Sabine Klaschka
- Country (sports): Germany
- Born: 8 August 1980 (age 44) Munich, West Germany
- Turned pro: 1999
- Retired: 2015
- Plays: Right (two-handed backhand)
- Prize money: $183,034

Singles
- Career record: 278–211
- Career titles: 2 ITF
- Highest ranking: No. 133 (12 September 2005)

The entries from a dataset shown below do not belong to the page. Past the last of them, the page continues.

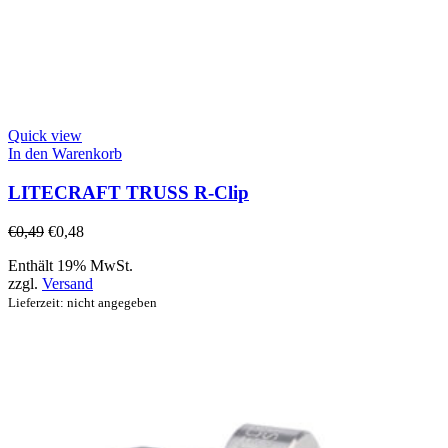
Quick view
In den Warenkorb
LITECRAFT TRUSS R-Clip
€
0,49
€
0,48
Enthält 19% MwSt.
zzgl.
Versand
Lieferzeit: nicht angegeben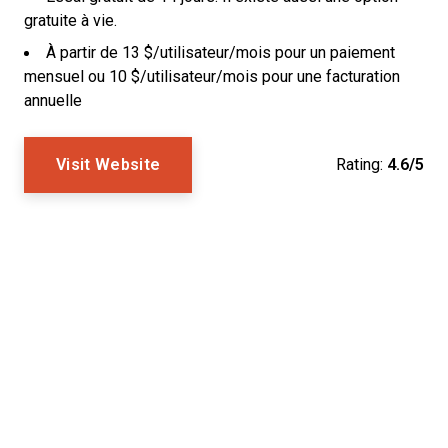
gratuite à vie.
À partir de 13 $/utilisateur/mois pour un paiement
mensuel ou 10 $/utilisateur/mois pour une facturation
annuelle
Visit Website
Rating:
4.6/5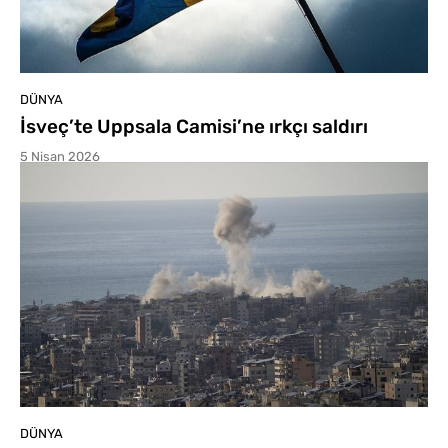
DÜNYA
İsveç’te Uppsala Camisi’ne ırkçı saldırı
5 Nisan 2026
DÜNYA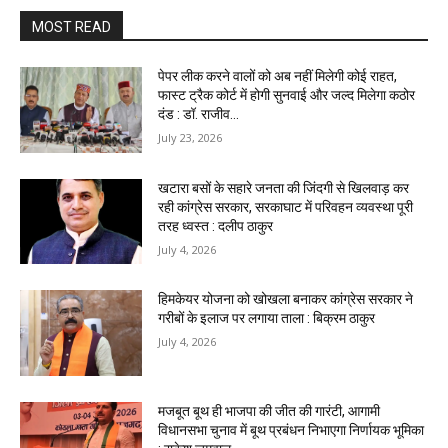
MOST READ
पेपर लीक करने वालों को अब नहीं मिलेगी कोई राहत,
फास्ट ट्रैक कोर्ट में होगी सुनवाई और जल्द मिलेगा कठोर
दंड : डॉ. राजीव...
July 23, 2026
खटारा बसों के सहारे जनता की जिंदगी से खिलवाड़ कर
रही कांग्रेस सरकार, सरकाघाट में परिवहन व्यवस्था पूरी
तरह ध्वस्त : दलीप ठाकुर
July 4, 2026
हिमकेयर योजना को खोखला बनाकर कांग्रेस सरकार ने
गरीबों के इलाज पर लगाया ताला : बिक्रम ठाकुर
July 4, 2026
मजबूत बूथ ही भाजपा की जीत की गारंटी, आगामी
विधानसभा चुनाव में बूथ प्रबंधन निभाएगा निर्णायक भूमिका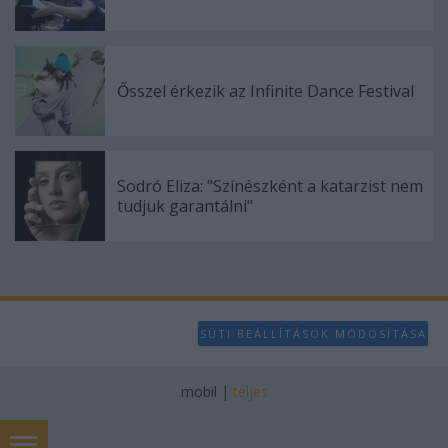
Ősszel érkezik az Infinite Dance Festival
Sodró Eliza: "Színészként a katarzist nem
tudjuk garantálni"
SÜTI BEÁLLÍTÁSOK MÓDOSÍTÁSA
mobil
|
teljes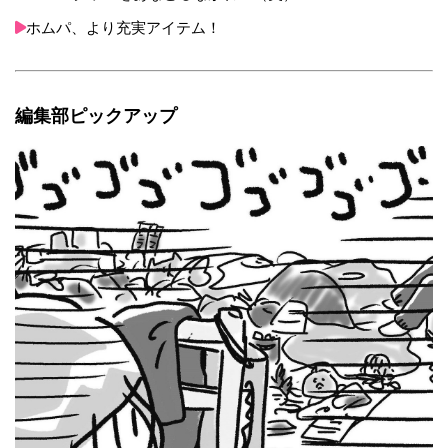
ホムパ、より充実アイテム！
編集部ピックアップ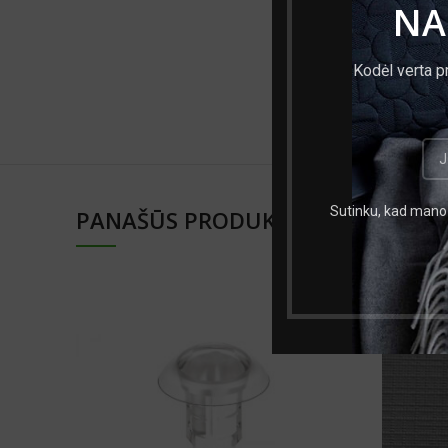
NA
Storis, mm
Kodėl verta p
Mato vnt.
Sutinku, kad mano 
PANAŠŪS PRODUKTAI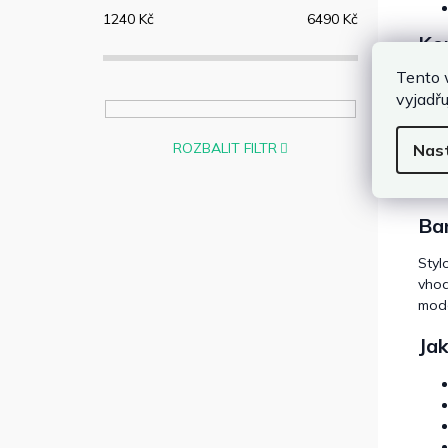
1240
Kč
6490
Kč
Kom
Tento 
Poku
vyjadřu
atmo
Pro 
ROZBALIT FILTR
Nas
výle
posk
Bar
Styl
vhod
mode
Ja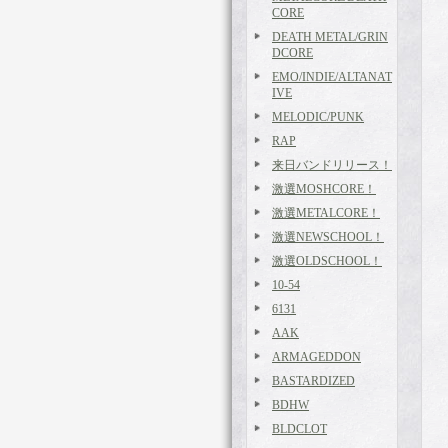
CORE
DEATH METAL/GRIN
DCORE
EMO/INDIE/ALTANAT
IVE
MELODIC/PUNK
RAP
来日バンドリリース！
激選MOSHCORE！
激選METALCORE！
激選NEWSCHOOL！
激選OLDSCHOOL！
10-54
6131
AAK
ARMAGEDDON
BASTARDIZED
BDHW
BLDCLOT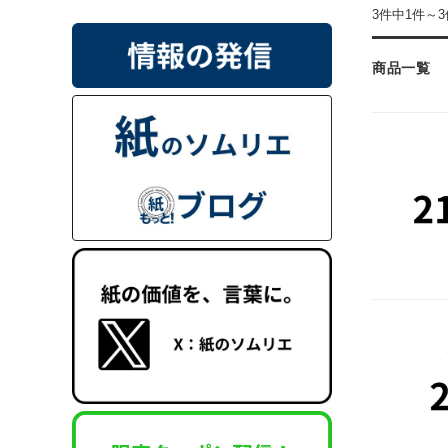
3件中1件～
商品一覧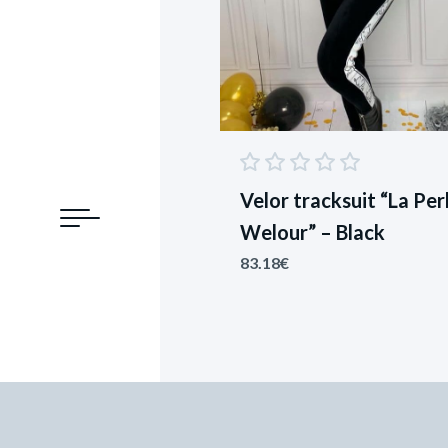
Velor tracksuit “La Per
Welour” – Black
83.18
€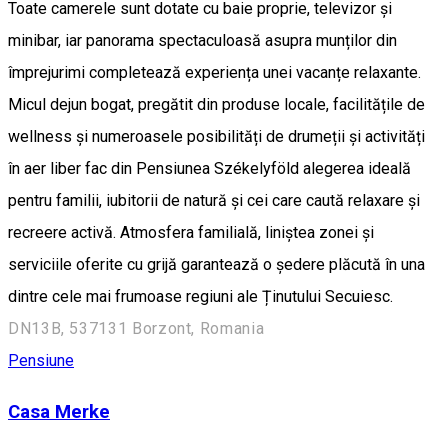
Toate camerele sunt dotate cu baie proprie, televizor și
minibar, iar panorama spectaculoasă asupra munților din
împrejurimi completează experiența unei vacanțe relaxante.
Micul dejun bogat, pregătit din produse locale, facilitățile de
wellness și numeroasele posibilități de drumeții și activități
în aer liber fac din Pensiunea Székelyföld alegerea ideală
pentru familii, iubitorii de natură și cei care caută relaxare și
recreere activă. Atmosfera familială, liniștea zonei și
serviciile oferite cu grijă garantează o ședere plăcută în una
dintre cele mai frumoase regiuni ale Ținutului Secuiesc.
DN13B, 537131 Borzont, Romania
Pensiune
Casa Merke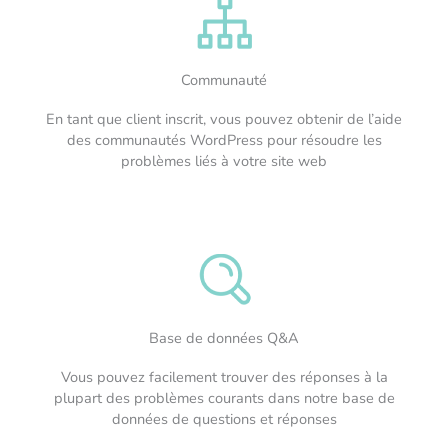
Communauté
En tant que client inscrit, vous pouvez obtenir de l’aide
des communautés WordPress pour résoudre les
problèmes liés à votre site web
Base de données Q&A
Vous pouvez facilement trouver des réponses à la
plupart des problèmes courants dans notre base de
données de questions et réponses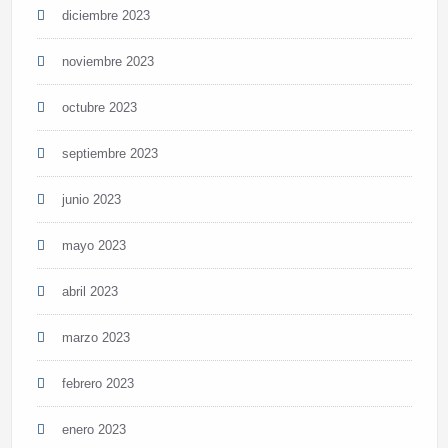
diciembre 2023
noviembre 2023
octubre 2023
septiembre 2023
junio 2023
mayo 2023
abril 2023
marzo 2023
febrero 2023
enero 2023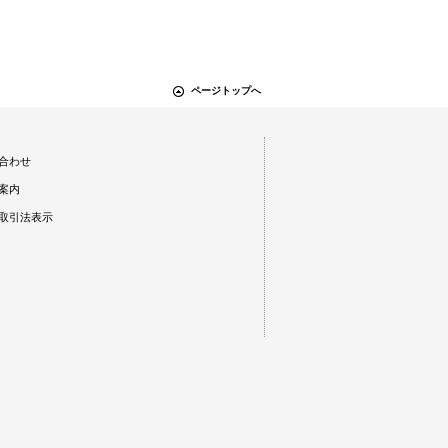
ページトップへ
合わせ
案内
取引法表示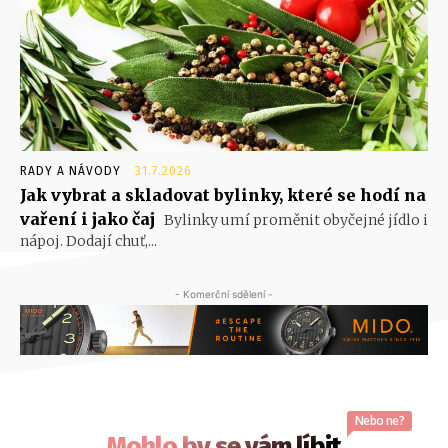
RADY A NÁVODY
31.7.2026
Jak vybrat a skladovat bylinky, které se hodí na
vaření i jako čaj
Bylinky umí proměnit obyčejné jídlo i
nápoj. Dodají chuť,...
- Komerční sdělení -
Nebo ne?
Mohlo by se vám líbit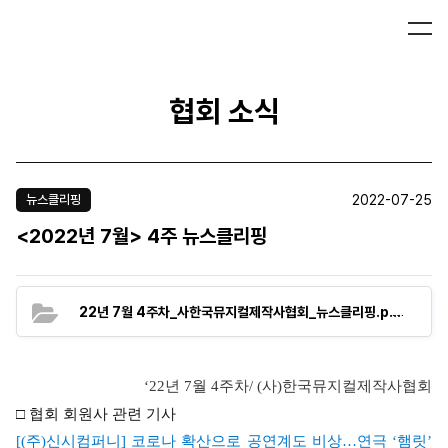
협회 소식
2022-07-25
뉴스클리핑
<2022년 7월> 4주 뉴스클리핑
(138.5
22년 7월 4주차_사한국뮤지컬제작사협회_뉴스클리핑.pdf
‘22
년
7
월
4
주차
/ (
사
)
한국뮤지컬제작사협회
□
협회 회원사 관련 기사
[(
주
)
신시컴퍼니
]
코로나 확산으로 공연계도 비상
…
연극
‘
햄릿
’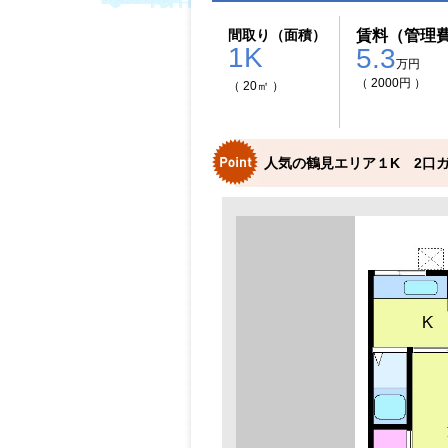
間取り（面積）
賃料（管理
1K
5.3
万円
（ 2000円 ）
（ 20㎡ ）
人気の鶴見エリア１K 2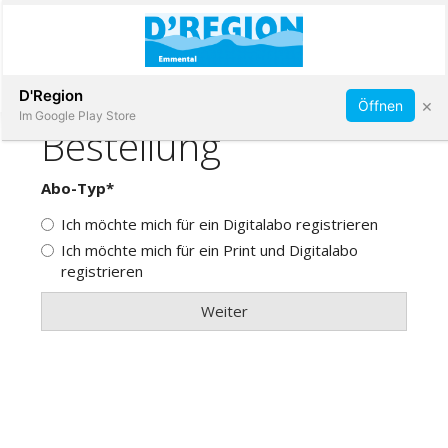
Abonnieren
D'Region
×
Öffnen
Im Google Play Store
Immobilien
Veranstaltungen
Stellen
E-
Paper
App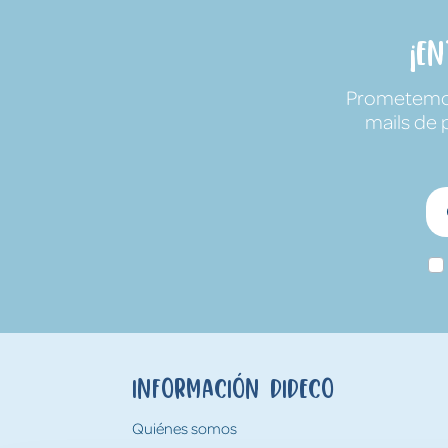
¡E
Prometemos 
mails de 
Información Dideco
Quiénes somos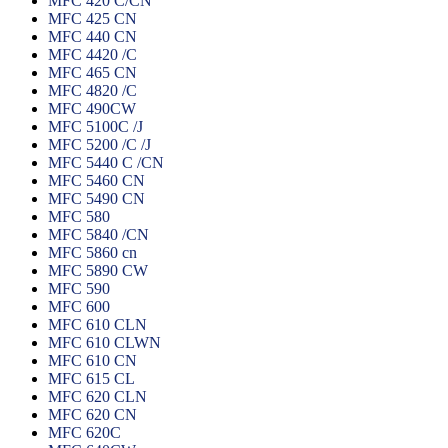
MFC 420 C/CN
MFC 425 CN
MFC 440 CN
MFC 4420 /C
MFC 465 CN
MFC 4820 /C
MFC 490CW
MFC 5100C /J
MFC 5200 /C /J
MFC 5440 C /CN
MFC 5460 CN
MFC 5490 CN
MFC 580
MFC 5840 /CN
MFC 5860 cn
MFC 5890 CW
MFC 590
MFC 600
MFC 610 CLN
MFC 610 CLWN
MFC 610 CN
MFC 615 CL
MFC 620 CLN
MFC 620 CN
MFC 620C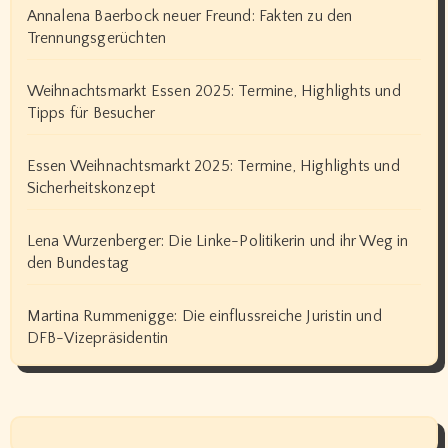
Annalena Baerbock neuer Freund: Fakten zu den
Trennungsgerüchten
Weihnachtsmarkt Essen 2025: Termine, Highlights und
Tipps für Besucher
Essen Weihnachtsmarkt 2025: Termine, Highlights und
Sicherheitskonzept
Lena Wurzenberger: Die Linke-Politikerin und ihr Weg in
den Bundestag
Martina Rummenigge: Die einflussreiche Juristin und
DFB-Vizepräsidentin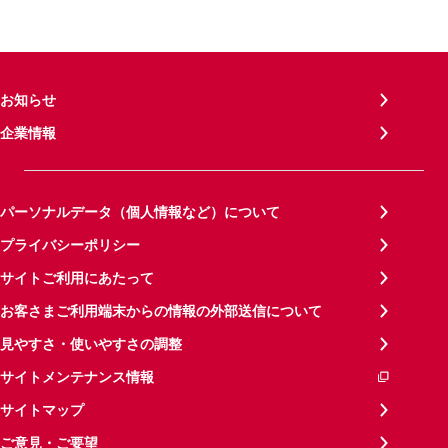
お知らせ
企業情報
パーソナルデータ（個人情報など）について
プライバシーポリシー
サイトご利用にあたって
お客さまご利用端末からの情報の外部送信について
見やすさ・使いやすさの調整
サイトメンテナンス情報
サイトマップ
ご意見・ご要望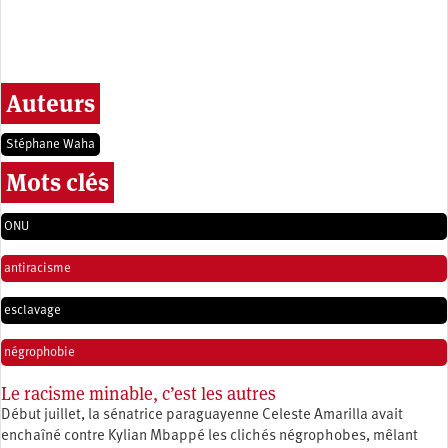
Auteurs
Stéphane Waha
Mots clés
ONU
antiracisme
esclavage
négrophobie
Le racisme minable, c’est les autres
Début juillet, la sénatrice paraguayenne Celeste Amarilla avait
enchaîné contre Kylian Mbappé les clichés négrophobes, mêlant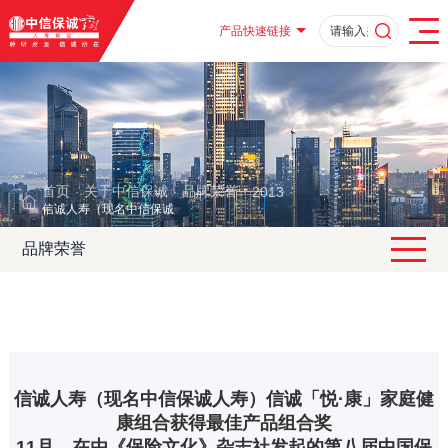
产品快速链接
首页
关于中信保诚
品牌荣誉
2013
·
·
·
·
信诚人寿（现名中信保诚人寿）信诚「悦·康」家庭健康组合获得最佳产品组
品牌荣誉
信诚人寿（现名中信保诚人寿）信诚「悦·康」家庭健
康组合获得最佳产品组合奖
11月，在由《保险文化》杂志社发起的第八届中国保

Grand Slam singles results
- Australian Open: Q2 (2002)
- French Open: Q2 (2002, 2005, 2006)
- Wimbledon: R2 (2005)
- US Open: Q2 (2002)

Doubles
- Career record: 47–76
- Career titles: 1 ITF
- Highest ranking: No. 271 (19 February 2007)

= Sabine Klaschka =

German tennis player

Sabine Klaschka (born 8 August 1980) is a retired German tennis player.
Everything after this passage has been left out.